Department of Neuroscience, Tufts University, 136 Harrison Avenue, Boston, MA 02111, USA.
Exp Biol Med (Maywood). 2012 Oct;237(10):1129-33. doi: 10.1258/ebm.2012.012029. Epub 2012 Sep 27.
Neuroinflammation is known to elicit numerous changes in brain physiology and is associated with various pathologies, including neurodegenerative diseases, and behaviors, such as sleep and acute illness. In addition, there is accumulating evidence that the behavioral response to alcohol is affected by perturbations to the neuroimmune system. Recent studies have shown that administration of proinflammatory mediators increases alcohol consumption, while anti-inflammatory drugs, such as minocycline, decrease consumption. Doxycycline is an anti-inflammatory mediator and a tetracycline derivative, and is commonly used in the tetracycline regulatory system, a transgenic approach widely accredited for its inducible and reversible nature. Given the established link between anti-inflammatory agents and response to and consumption of alcohol, and because the tetracycline regulatory system is becoming increasingly employed for genetic manipulations and behavioral phenotyping, we investigated the effect of doxycycline administration on alcohol sensitivity and consumption. Two independent transgenic lines containing a tetracycline transactivator transgene or the tetracycline operator promoter insertion, along with wild-type littermate mice (C57Bl/6J), were used to measure changes in alcohol consumption, alcohol-induced motor impairment and sedation, and blood alcohol concentration with doxycycline administration (40 mg/kg in chow). Using repeated sessions of the drinking-in-the-dark paradigm, we found that doxycycline consistently reduced consumption of 20% alcohol during two- and four-hour access. Doxycycline also increased sensitivity to the motor-impairing effects of alcohol (2 g/kg), and the duration of loss of righting reflex after ethanol injection (3.5 g/kg), without causing a significant alteration in blood alcohol levels. Despite the many advantages of using a tetracycline-regulated transgenic approach, it is important to consider the effects of doxycycline administration in behaviors that may be influenced by neuroinflammation, including alcohol behaviors.

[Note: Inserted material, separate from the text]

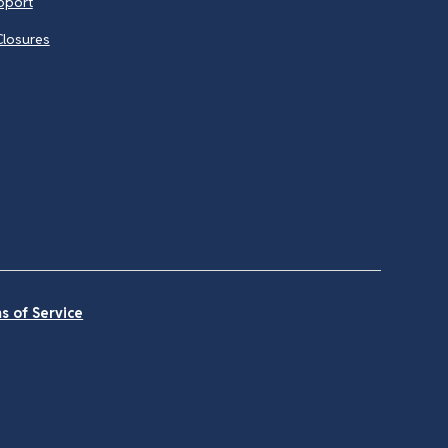
pport
Closures
s of Service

神经炎症会引起大脑生理的诸多变化,并与多种病理学相关,包括神经退行性疾病,以及睡眠和急性疾病等行为。此外,越来越多的证据表明,神经免疫系统的紊乱会影响对酒精的行为反应。最近的研究表明,促炎介质的给药会增加酒精的消耗,而抗炎药物,如米诺环素,则会减少消耗。强力霉素是一种抗炎介质和四环素衍生物,常用于四环素调控系统,该系统作为一种遗传操作和行为表型广泛认可的诱导和可逆性方法。鉴于抗炎剂与对酒精的反应和消耗之间的既定联系,并且由于四环素调控系统越来越多地用于遗传操作和行为表型,我们研究了强力霉素给药对酒精敏感性和消耗的影响。使用包含四环素转录激活物转基因或四环素操纵子启动子插入的两个独立的转基因系,以及野生型同窝仔鼠(C57Bl/6J),来测量酒精消耗、酒精引起的运动障碍和镇静以及强力霉素给药时的血液酒精浓度的变化(在饲料中给予 40mg/kg)。使用暗室饮酒范式的重复疗程,我们发现强力霉素一致减少了 20%酒精的消耗,在两小时和四小时的访问期间。强力霉素还增加了对酒精运动障碍效应的敏感性(2g/kg),以及乙醇注射后翻正反射丧失的持续时间(3.5g/kg),而不会导致血液酒精水平的显著改变。尽管使用四环素调控的转基因方法有许多优点,但在可能受神经炎症影响的行为中,包括酒精行为,考虑强力霉素给药的影响是很重要的。